The problem
You did memory allocation fundamentally wrong.
char **stop_words = (char**)malloc(1000*sizeof(char*));
only allocates a block of memory that is capable to store 1000 pointers.
The content of stop_words[0]
to stop_words[999]
is undefined, they are all garbage value after the malloc()
returns.
Sometimes it looks fine to write to stop_words[i]
, but it is just a lucky part that the garbage is a pointer to mapped memory (still bad though, you probably have a memory corruption because of that).
The fix for this is simply to allocate another block of memory to contain the data from your file.
Wrong target buffer
This part
fscanf(fp,"%s\n", &stop_words[i]);
writes to array of pointer that you have allocated with malloc()
. The type of expression &stop_words[i]
itself doesn't match with %s
, you should really activate warn flags and a good compiler should warn you about that by default.
Potential buffer overflow
Your method to read a line is dangerous, because fscanf
with %s
doesn't care about how big your buffer is, and your program is vulnerable to buffer overflow because of that.
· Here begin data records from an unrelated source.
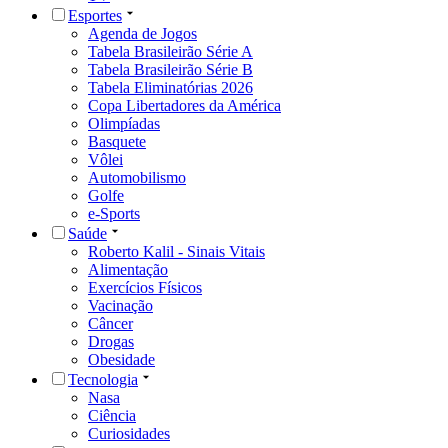
Esportes
Agenda de Jogos
Tabela Brasileirão Série A
Tabela Brasileirão Série B
Tabela Eliminatórias 2026
Copa Libertadores da América
Olimpíadas
Basquete
Vôlei
Automobilismo
Golfe
e-Sports
Saúde
Roberto Kalil - Sinais Vitais
Alimentação
Exercícios Físicos
Vacinação
Câncer
Drogas
Obesidade
Tecnologia
Nasa
Ciência
Curiosidades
Fix for this is that you can use fgets
and specify the size of your buffer.
You can then realloc()
if a line has more than allocated memory for the buffer. To detect this, you can see the last character returned. If it is a line feed, then it is the end of line, otherwise it may be end of file or a line that has characters more than buffer size (so you can decide to realloc).
Fix for this
englishstopwords.txt (sample file for testing)
i
me
my
myself
we
our
test_long_line_123123123123123123123123123123123123123123123123123123123123123123123123123123123123123123123123123123123123123123123123123123123123123123123123123123123123123123123123123123123123123123123123123123123123123123123123123123123123123123123123123123123123123123123123123123123123123123123123123123123123123123123123123123123123123123123123123123123123123123123123123123123123123123123123123123123123123123123123123123123123123123123123123123123123123123123123123123123123123123123123123123123123123123123123123123123123123123123123123123123123123123123123123123123123123123123123123123123123123123123123123123123123123123123123123123123123123123123123123123123123123123123123123123123123123123123123123123123123123123123123123123123123123123123123123123123123123123123123123123123123123123123123123123123123123123123123123123123123123123123123123123123123123123123123123123123123123123123123123123123123123123123123123123123123123123123123123123123123123123123123123123123123123123123123123123123123123123123123
ours
ourselves
test.c
#include <stdio.h>
#include <string.h>
#include <stdlib.h>
#include <stdbool.h>
#define MAX_WORDS (1000u)
#define INIT_ALLOC (128u)
int main(void)
{
size_t i, total_words;
FILE *fp;
char **stop_words = malloc(MAX_WORDS * sizeof(*stop_words));
/* TODO: Handle `stop_words == NULL` */
fp = fopen("englishstopwords.txt", "r");
/* TODO: Handle `fp == NULL` */
i = 0;
while (true) {
size_t len = 0;
char *ret, *buf = malloc(INIT_ALLOC * sizeof(*buf));
/* TODO: Handle `buf == NULL` */
ret = buf;
re_fgets:
ret = fgets(ret, INIT_ALLOC, fp);
if (ret == NULL) {
/* We've reached the end of file */
if (len == 0) {
/*
* Throw away the buffer, this is unused
*/
free(buf);
} else {
/* Last line buffer. */
stop_words[i++] = buf;
}
break;
}
len = strlen(buf);
if (buf[len - 1] != '\n') {
/*
*
* We don't see an LF, this means this line
* has more than `INIT_ALLOC` characters or
* it may be the EOF.
*
*/
ret = realloc(buf, (len + 1 + INIT_ALLOC) * sizeof(*buf));
/* TODO: Handle `ret == NULL` */
buf = ret;
/*
* Shift the pointer to the right (end of string).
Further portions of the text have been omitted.